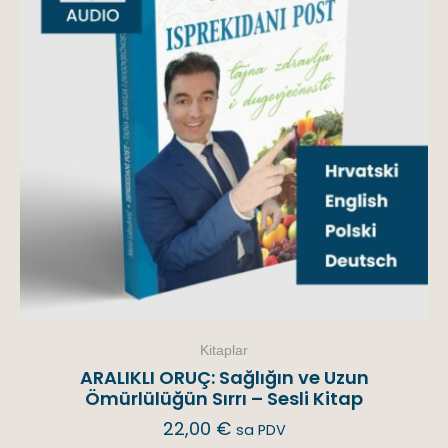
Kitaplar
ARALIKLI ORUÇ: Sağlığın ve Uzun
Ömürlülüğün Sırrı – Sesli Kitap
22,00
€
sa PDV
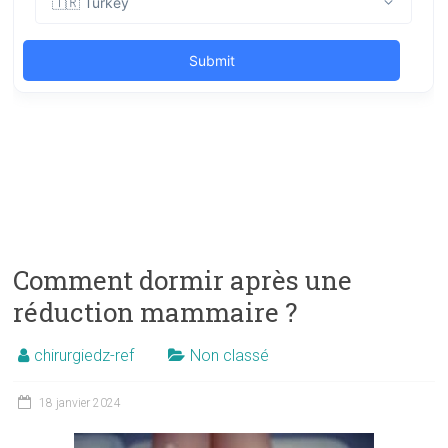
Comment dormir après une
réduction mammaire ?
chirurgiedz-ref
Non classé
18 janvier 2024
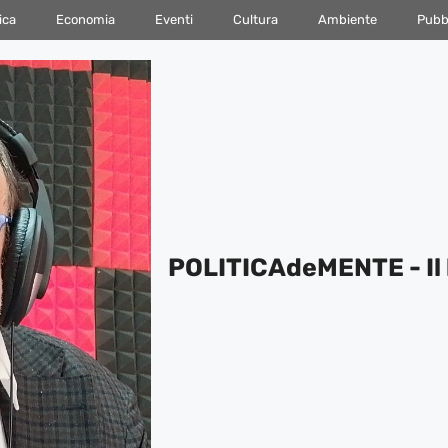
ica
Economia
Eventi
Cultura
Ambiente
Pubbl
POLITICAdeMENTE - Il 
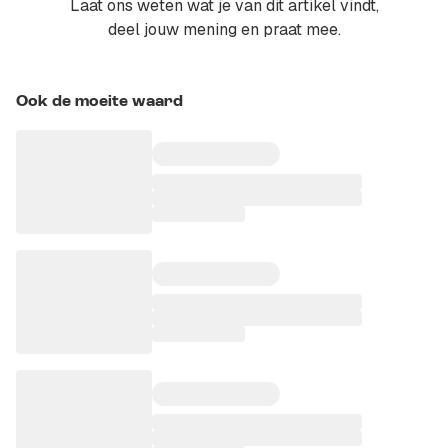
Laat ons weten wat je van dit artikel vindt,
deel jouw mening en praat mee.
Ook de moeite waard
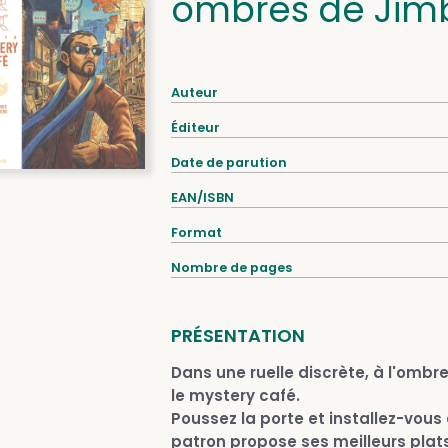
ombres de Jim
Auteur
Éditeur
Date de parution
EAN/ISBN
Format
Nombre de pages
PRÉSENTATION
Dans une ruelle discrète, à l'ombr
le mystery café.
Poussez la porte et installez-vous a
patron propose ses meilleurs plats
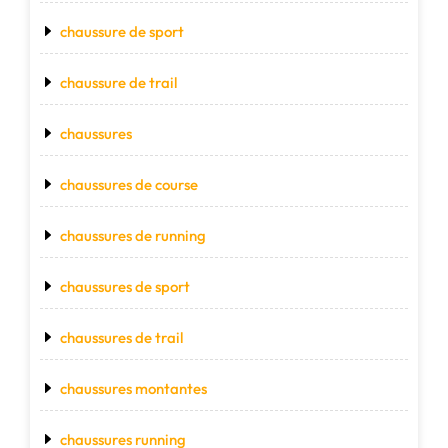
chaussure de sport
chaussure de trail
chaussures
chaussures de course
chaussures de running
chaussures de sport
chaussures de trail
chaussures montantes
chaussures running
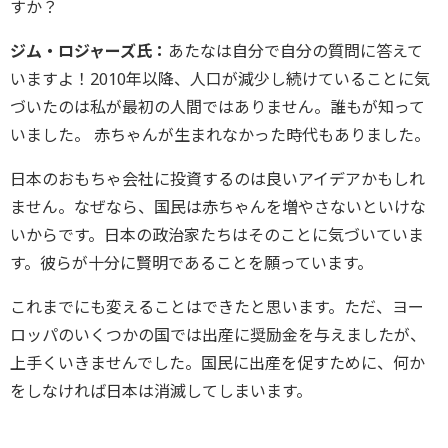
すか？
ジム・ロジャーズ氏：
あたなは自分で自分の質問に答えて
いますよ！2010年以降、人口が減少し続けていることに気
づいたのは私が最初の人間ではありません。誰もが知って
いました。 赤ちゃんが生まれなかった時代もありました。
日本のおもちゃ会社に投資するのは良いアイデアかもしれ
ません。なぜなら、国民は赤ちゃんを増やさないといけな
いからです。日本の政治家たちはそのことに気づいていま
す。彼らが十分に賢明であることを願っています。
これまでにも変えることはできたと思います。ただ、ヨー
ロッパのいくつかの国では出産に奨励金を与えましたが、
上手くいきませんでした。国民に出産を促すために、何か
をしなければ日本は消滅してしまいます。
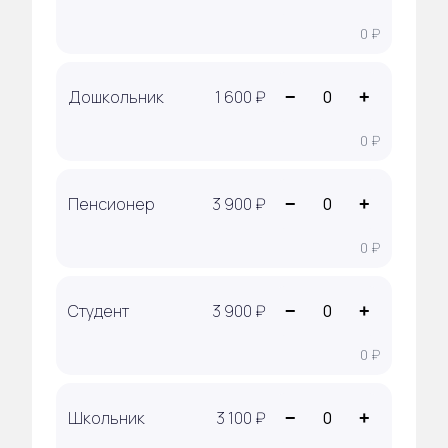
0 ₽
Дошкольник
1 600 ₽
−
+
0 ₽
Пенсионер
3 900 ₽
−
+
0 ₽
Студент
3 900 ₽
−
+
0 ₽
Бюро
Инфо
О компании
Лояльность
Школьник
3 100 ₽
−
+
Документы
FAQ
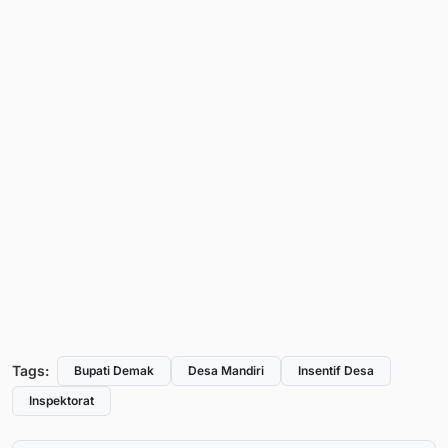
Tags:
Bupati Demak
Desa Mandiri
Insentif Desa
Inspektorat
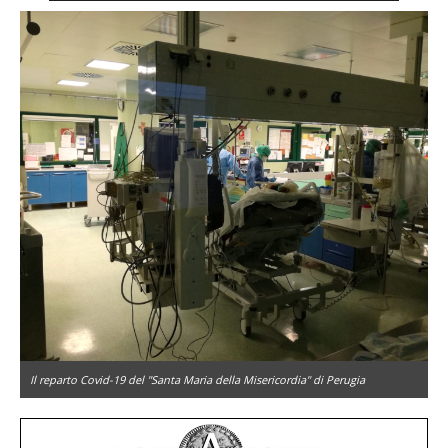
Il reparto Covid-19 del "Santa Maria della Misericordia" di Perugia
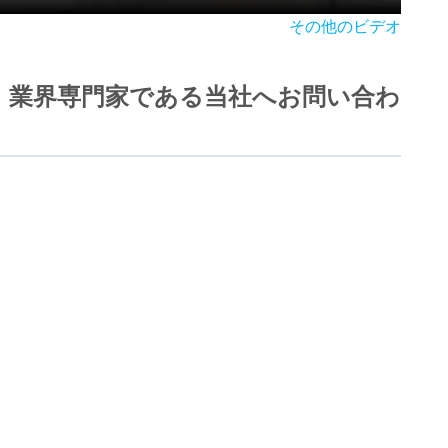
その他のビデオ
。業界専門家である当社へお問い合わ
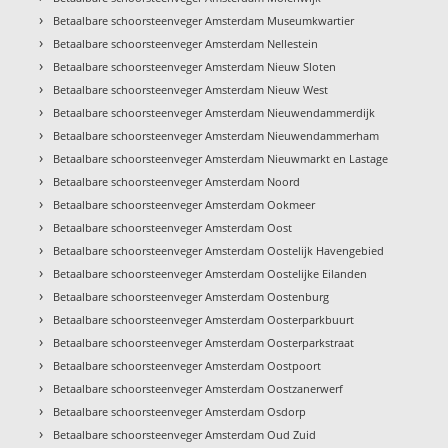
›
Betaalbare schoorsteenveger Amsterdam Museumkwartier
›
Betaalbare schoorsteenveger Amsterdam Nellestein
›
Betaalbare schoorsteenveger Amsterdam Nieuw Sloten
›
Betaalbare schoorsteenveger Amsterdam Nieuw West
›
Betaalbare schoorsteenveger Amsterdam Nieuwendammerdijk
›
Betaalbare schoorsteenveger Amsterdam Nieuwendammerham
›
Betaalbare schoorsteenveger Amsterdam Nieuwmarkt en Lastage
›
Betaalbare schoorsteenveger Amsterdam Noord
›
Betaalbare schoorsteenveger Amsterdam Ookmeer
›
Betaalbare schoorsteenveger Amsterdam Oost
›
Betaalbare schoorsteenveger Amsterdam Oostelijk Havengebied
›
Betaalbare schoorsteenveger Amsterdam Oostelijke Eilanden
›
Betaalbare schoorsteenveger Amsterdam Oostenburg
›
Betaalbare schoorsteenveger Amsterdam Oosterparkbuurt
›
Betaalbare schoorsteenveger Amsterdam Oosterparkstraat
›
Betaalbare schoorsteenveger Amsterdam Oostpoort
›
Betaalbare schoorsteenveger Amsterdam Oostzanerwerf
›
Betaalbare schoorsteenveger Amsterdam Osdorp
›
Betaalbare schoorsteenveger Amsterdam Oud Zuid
----
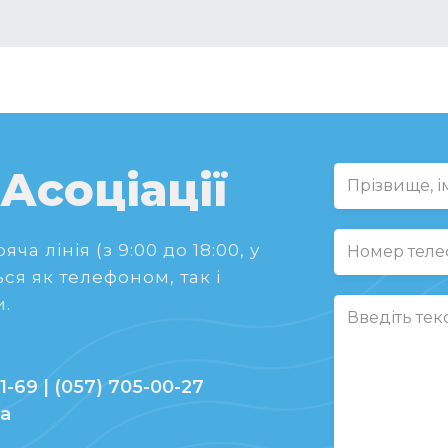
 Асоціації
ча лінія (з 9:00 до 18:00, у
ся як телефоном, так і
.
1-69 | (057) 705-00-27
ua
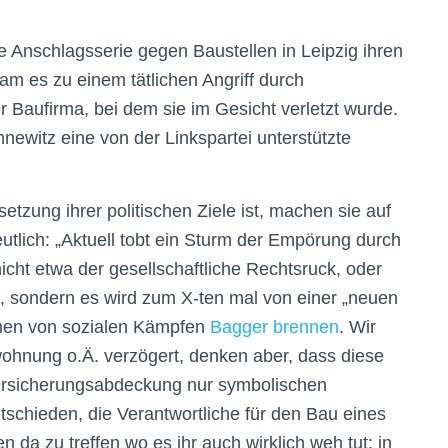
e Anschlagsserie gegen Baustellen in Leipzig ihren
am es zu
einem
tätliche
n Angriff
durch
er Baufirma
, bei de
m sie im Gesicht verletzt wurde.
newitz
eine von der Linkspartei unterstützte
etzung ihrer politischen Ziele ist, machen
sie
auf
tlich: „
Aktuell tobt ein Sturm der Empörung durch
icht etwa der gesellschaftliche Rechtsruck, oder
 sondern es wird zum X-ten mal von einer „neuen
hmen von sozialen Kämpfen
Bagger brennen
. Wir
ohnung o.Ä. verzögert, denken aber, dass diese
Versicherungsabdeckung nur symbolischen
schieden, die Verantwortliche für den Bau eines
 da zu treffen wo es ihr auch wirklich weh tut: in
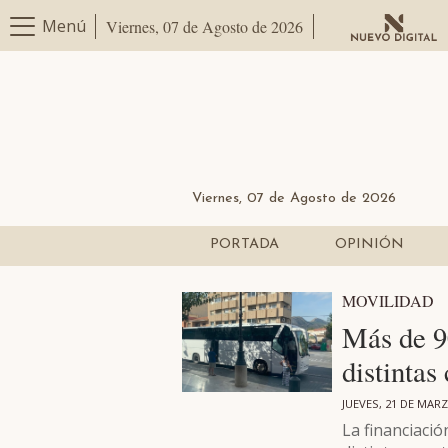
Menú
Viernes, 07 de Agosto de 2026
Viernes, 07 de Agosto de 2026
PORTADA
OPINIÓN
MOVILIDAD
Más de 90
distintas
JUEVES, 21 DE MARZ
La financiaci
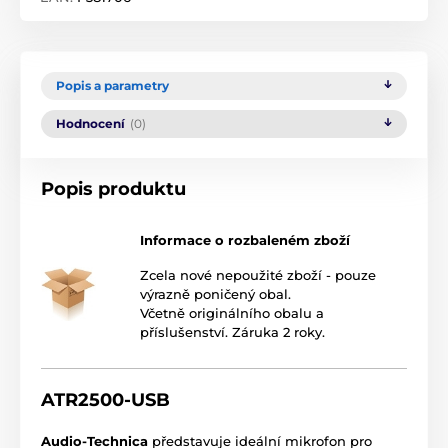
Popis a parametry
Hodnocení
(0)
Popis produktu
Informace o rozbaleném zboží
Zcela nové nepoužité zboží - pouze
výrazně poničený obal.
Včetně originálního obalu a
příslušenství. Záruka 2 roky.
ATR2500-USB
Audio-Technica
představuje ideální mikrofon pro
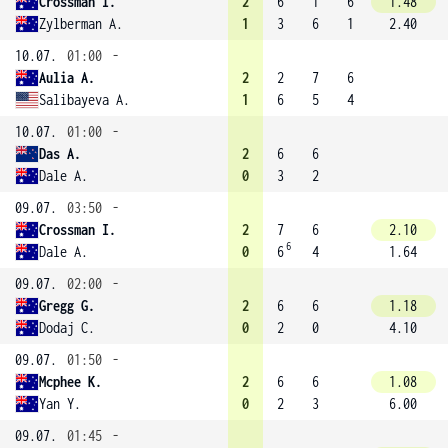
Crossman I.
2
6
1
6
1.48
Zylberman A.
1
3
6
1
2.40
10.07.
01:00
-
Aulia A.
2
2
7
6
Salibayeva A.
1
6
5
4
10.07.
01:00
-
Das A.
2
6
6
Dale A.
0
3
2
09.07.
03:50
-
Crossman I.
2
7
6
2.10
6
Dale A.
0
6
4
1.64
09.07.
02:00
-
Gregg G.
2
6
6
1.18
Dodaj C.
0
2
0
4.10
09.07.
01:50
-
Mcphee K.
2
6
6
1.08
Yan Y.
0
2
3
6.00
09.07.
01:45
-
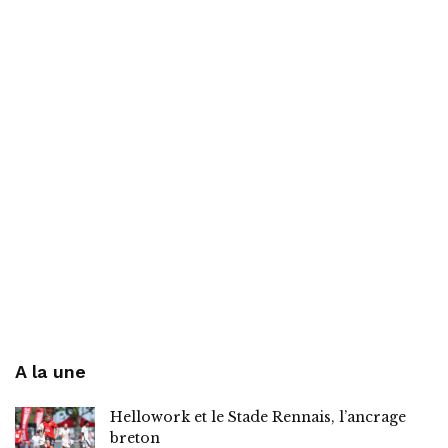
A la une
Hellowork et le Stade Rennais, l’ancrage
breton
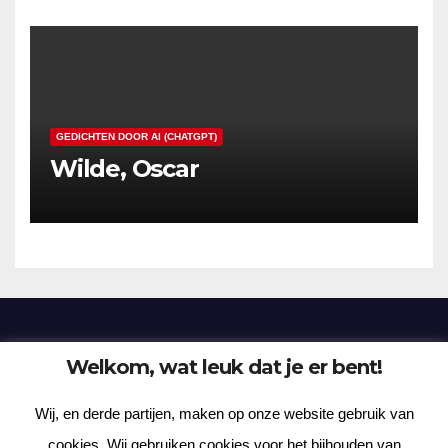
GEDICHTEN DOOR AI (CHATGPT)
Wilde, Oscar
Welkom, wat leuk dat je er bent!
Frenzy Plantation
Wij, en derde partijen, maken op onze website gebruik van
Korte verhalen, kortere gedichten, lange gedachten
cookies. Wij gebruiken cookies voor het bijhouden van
----
→ Task item
How many lines of the material above have the word "sport" in them? Give only that number.

→ Your response
2